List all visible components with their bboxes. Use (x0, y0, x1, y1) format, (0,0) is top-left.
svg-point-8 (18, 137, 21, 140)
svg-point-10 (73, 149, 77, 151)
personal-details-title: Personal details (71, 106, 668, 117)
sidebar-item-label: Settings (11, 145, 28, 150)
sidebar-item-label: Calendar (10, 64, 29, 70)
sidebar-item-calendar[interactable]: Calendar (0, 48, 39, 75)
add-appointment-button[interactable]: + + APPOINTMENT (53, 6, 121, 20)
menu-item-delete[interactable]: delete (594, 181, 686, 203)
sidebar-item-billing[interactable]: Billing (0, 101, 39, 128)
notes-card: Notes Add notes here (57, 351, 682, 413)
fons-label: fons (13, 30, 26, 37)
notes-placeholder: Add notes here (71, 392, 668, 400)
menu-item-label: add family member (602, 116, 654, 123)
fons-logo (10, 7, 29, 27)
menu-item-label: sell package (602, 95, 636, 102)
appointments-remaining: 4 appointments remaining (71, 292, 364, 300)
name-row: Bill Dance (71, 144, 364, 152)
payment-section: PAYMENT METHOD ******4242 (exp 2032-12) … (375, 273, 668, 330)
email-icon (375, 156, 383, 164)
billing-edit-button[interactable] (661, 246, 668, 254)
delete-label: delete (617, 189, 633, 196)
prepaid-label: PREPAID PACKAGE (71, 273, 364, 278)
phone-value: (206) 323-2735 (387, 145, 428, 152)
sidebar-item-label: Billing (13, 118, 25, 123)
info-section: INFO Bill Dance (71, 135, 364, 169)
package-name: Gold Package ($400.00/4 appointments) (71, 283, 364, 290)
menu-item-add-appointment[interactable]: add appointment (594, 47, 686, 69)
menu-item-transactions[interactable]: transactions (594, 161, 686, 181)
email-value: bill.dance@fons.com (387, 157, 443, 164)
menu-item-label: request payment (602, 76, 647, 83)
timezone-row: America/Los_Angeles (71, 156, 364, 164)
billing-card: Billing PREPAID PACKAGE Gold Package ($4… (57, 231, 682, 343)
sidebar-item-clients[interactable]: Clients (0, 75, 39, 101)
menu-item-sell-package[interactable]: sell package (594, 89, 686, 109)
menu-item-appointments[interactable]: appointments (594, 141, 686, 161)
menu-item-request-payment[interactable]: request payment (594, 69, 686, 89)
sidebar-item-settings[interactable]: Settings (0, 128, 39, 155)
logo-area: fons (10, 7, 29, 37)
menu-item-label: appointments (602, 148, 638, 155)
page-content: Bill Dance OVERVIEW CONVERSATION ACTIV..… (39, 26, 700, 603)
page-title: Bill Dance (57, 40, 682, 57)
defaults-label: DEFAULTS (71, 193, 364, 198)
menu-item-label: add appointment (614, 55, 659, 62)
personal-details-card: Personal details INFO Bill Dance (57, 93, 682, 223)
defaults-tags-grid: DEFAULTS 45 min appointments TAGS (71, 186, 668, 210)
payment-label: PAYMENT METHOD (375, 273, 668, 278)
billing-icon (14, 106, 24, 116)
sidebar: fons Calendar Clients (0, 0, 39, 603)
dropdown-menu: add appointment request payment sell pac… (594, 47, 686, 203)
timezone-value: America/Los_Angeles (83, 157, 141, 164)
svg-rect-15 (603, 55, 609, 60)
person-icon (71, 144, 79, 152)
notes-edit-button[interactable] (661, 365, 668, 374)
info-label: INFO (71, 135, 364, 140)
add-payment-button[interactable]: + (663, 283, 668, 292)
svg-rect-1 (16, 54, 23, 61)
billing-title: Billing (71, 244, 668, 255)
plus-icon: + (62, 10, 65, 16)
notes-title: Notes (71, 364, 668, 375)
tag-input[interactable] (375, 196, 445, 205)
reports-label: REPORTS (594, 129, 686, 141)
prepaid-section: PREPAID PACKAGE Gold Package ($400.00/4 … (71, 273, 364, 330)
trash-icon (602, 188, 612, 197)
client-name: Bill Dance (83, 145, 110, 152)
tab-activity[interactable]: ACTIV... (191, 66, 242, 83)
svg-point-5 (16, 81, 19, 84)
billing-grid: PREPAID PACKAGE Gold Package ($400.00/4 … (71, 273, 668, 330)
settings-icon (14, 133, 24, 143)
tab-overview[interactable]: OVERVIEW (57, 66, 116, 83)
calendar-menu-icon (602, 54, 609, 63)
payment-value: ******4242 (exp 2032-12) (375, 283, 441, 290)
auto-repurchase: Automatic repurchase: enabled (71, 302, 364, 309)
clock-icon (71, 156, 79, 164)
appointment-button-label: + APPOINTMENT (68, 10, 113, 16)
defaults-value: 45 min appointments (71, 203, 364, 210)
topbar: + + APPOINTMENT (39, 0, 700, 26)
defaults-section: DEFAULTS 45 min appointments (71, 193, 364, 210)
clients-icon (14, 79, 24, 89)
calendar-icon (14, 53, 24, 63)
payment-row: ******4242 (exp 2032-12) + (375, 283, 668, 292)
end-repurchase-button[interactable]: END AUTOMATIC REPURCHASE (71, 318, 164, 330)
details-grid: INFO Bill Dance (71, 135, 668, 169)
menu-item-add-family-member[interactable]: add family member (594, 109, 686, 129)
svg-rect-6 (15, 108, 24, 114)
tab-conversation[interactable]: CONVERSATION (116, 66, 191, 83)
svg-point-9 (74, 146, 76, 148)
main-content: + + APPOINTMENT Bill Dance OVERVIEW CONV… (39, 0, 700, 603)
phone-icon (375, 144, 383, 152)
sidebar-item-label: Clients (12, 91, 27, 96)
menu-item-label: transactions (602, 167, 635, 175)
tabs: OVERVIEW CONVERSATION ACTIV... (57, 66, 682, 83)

□ □ □

- WHAT THE EXERCISE ASKS
Search the entries for the string "card" and return each line where it turns up.

- TASK RESULT
notes-card: Notes Add notes here (57, 351, 682, 413)
billing-card: Billing PREPAID PACKAGE Gold Package ($4… (57, 231, 682, 343)
personal-details-card: Personal details INFO Bill Dance (57, 93, 682, 223)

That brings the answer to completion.